**Material for this task**
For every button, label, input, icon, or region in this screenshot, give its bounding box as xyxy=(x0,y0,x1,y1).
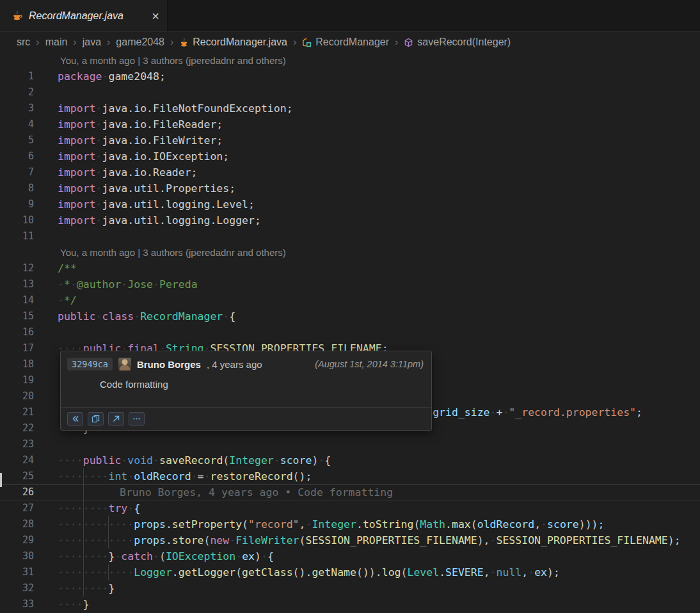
code-line[interactable]: 3import·java.io.FileNotFoundException; xyxy=(0,100,700,116)
line-number[interactable]: 22 xyxy=(0,420,34,436)
line-number[interactable]: 13 xyxy=(0,276,34,292)
line-number[interactable]: 28 xyxy=(0,516,34,532)
code-line-content: Bruno Borges, 4 years ago • Code formatt… xyxy=(34,484,700,500)
line-number[interactable]: 18 xyxy=(0,356,34,372)
code-line-content xyxy=(34,228,700,244)
chevrons-left-icon xyxy=(71,415,79,423)
breadcrumb-item-java[interactable]: java xyxy=(83,36,101,48)
code-line[interactable]: 24····public·void·saveRecord(Integer·sco… xyxy=(0,452,700,468)
code-line[interactable]: 33····} xyxy=(0,596,700,612)
line-number[interactable]: 26 xyxy=(0,484,34,500)
code-line[interactable]: 1package·game2048; xyxy=(0,68,700,84)
code-area[interactable]: You, a month ago | 3 authors (jperedadnr… xyxy=(0,52,700,612)
breadcrumb-item-game2048[interactable]: game2048 xyxy=(116,36,164,48)
breadcrumb-file-label: RecordManager.java xyxy=(193,36,287,48)
breadcrumb-item-method[interactable]: saveRecord(Integer) xyxy=(404,36,511,48)
line-number[interactable]: 31 xyxy=(0,564,34,580)
code-line[interactable]: 26Bruno Borges, 4 years ago • Code forma… xyxy=(0,484,700,500)
line-number[interactable]: 25 xyxy=(0,468,34,484)
codelens-link[interactable]: You, a month ago | 3 authors (jperedadnr… xyxy=(0,52,700,68)
breadcrumb-item-main[interactable]: main xyxy=(45,36,68,48)
line-number[interactable]: 12 xyxy=(0,260,34,276)
code-line[interactable]: 23 xyxy=(0,436,700,452)
code-line[interactable]: 16 xyxy=(0,324,700,340)
code-token: public xyxy=(83,454,122,466)
code-line[interactable]: 13·*·@author·Jose·Pereda xyxy=(0,276,700,292)
line-number[interactable]: 1 xyxy=(0,68,34,84)
line-number[interactable]: 30 xyxy=(0,548,34,564)
line-number[interactable]: 27 xyxy=(0,500,34,516)
code-line[interactable]: 7import·java.io.Reader; xyxy=(0,164,700,180)
code-token: . xyxy=(166,518,172,530)
code-token: * xyxy=(64,278,70,291)
code-line[interactable]: 8import·java.util.Properties; xyxy=(0,180,700,196)
line-number[interactable]: 4 xyxy=(0,116,34,132)
code-line[interactable]: 28············props.setProperty("record"… xyxy=(0,516,700,532)
code-line[interactable]: 4import·java.io.FileReader; xyxy=(0,116,700,132)
more-actions-button[interactable] xyxy=(129,412,145,426)
breadcrumb-item-src[interactable]: src xyxy=(17,36,30,48)
line-number[interactable]: 9 xyxy=(0,196,34,212)
line-number[interactable]: 29 xyxy=(0,532,34,548)
line-number[interactable]: 19 xyxy=(0,372,34,388)
code-line[interactable]: 11 xyxy=(0,228,700,244)
code-line-content: ········}·catch·(IOException·ex)·{ xyxy=(34,548,700,564)
code-line[interactable]: 9import·java.util.logging.Level; xyxy=(0,196,700,212)
code-token: import xyxy=(58,214,96,227)
code-token: . xyxy=(445,518,452,530)
code-line[interactable]: 6import·java.io.IOException; xyxy=(0,148,700,164)
code-line[interactable]: 2 xyxy=(0,84,700,100)
code-line[interactable]: 29············props.store(new·FileWriter… xyxy=(0,532,700,548)
open-remote-button[interactable] xyxy=(108,412,124,426)
code-line[interactable]: 27········try·{ xyxy=(0,500,700,516)
code-line-content: import·java.util.logging.Level; xyxy=(34,196,700,212)
code-line[interactable]: 12/** xyxy=(0,260,700,276)
class-symbol-icon xyxy=(302,38,312,47)
whitespace-dots: · xyxy=(58,294,64,306)
tab-recordmanager[interactable]: RecordManager.java × xyxy=(0,0,168,31)
indent-guide xyxy=(83,468,84,484)
code-line[interactable]: 32········} xyxy=(0,580,700,596)
codelens-link[interactable]: You, a month ago | 3 authors (jperedadnr… xyxy=(0,244,700,260)
line-number[interactable]: 11 xyxy=(0,228,34,244)
code-token: ex xyxy=(534,566,547,578)
line-number[interactable]: 14 xyxy=(0,292,34,308)
chevron-right-icon: › xyxy=(107,36,110,48)
code-line[interactable]: 5import·java.io.FileWriter; xyxy=(0,132,700,148)
code-line[interactable]: 14·*/ xyxy=(0,292,700,308)
line-number[interactable]: 15 xyxy=(0,308,34,324)
code-line[interactable]: 25········int·oldRecord·=·restoreRecord(… xyxy=(0,468,700,484)
breadcrumb-item-file[interactable]: RecordManager.java xyxy=(179,36,287,48)
commit-sha-link[interactable]: 32949ca xyxy=(67,358,113,370)
open-changes-button[interactable] xyxy=(88,412,104,426)
line-number[interactable]: 7 xyxy=(0,164,34,180)
line-number[interactable]: 5 xyxy=(0,132,34,148)
code-line[interactable]: 15public·class·RecordManager·{ xyxy=(0,308,700,324)
previous-commit-button[interactable] xyxy=(67,412,83,426)
code-line[interactable]: 30········}·catch·(IOException·ex)·{ xyxy=(0,548,700,564)
line-number[interactable]: 16 xyxy=(0,324,34,340)
commit-author: Bruno Borges xyxy=(137,359,201,370)
whitespace-dots: ············ xyxy=(58,566,134,578)
inline-blame-annotation[interactable]: Bruno Borges, 4 years ago • Code formatt… xyxy=(120,486,393,498)
line-number[interactable]: 6 xyxy=(0,148,34,164)
line-number[interactable]: 21 xyxy=(0,404,34,420)
code-line[interactable]: 10import·java.util.logging.Logger; xyxy=(0,212,700,228)
line-number[interactable]: 33 xyxy=(0,596,34,612)
line-number[interactable]: 3 xyxy=(0,100,34,116)
indent-guide xyxy=(83,484,84,500)
line-number[interactable]: 8 xyxy=(0,180,34,196)
active-line-edge-marker xyxy=(0,473,2,487)
code-token: saveRecord xyxy=(159,454,223,466)
line-number[interactable]: 32 xyxy=(0,580,34,596)
code-line[interactable]: 31············Logger.getLogger(getClass(… xyxy=(0,564,700,580)
code-token: Pereda xyxy=(159,278,198,291)
breadcrumb-item-class[interactable]: RecordManager xyxy=(302,36,389,48)
line-number[interactable]: 20 xyxy=(0,388,34,404)
line-number[interactable]: 24 xyxy=(0,452,34,468)
line-number[interactable]: 17 xyxy=(0,340,34,356)
close-icon[interactable]: × xyxy=(152,10,159,22)
line-number[interactable]: 2 xyxy=(0,84,34,100)
line-number[interactable]: 10 xyxy=(0,212,34,228)
line-number[interactable]: 23 xyxy=(0,436,34,452)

**Task instructions**
When a line in the listing includes the word "content", report that line in full.

**The completed task**
code-line-content: Bruno Borges, 4 years ago • Code formatt… xyxy=(34,484,700,500)
code-line-content xyxy=(34,228,700,244)
code-line-content: ········}·catch·(IOException·ex)·{ xyxy=(34,548,700,564)
code-line-content: import·java.util.logging.Level; xyxy=(34,196,700,212)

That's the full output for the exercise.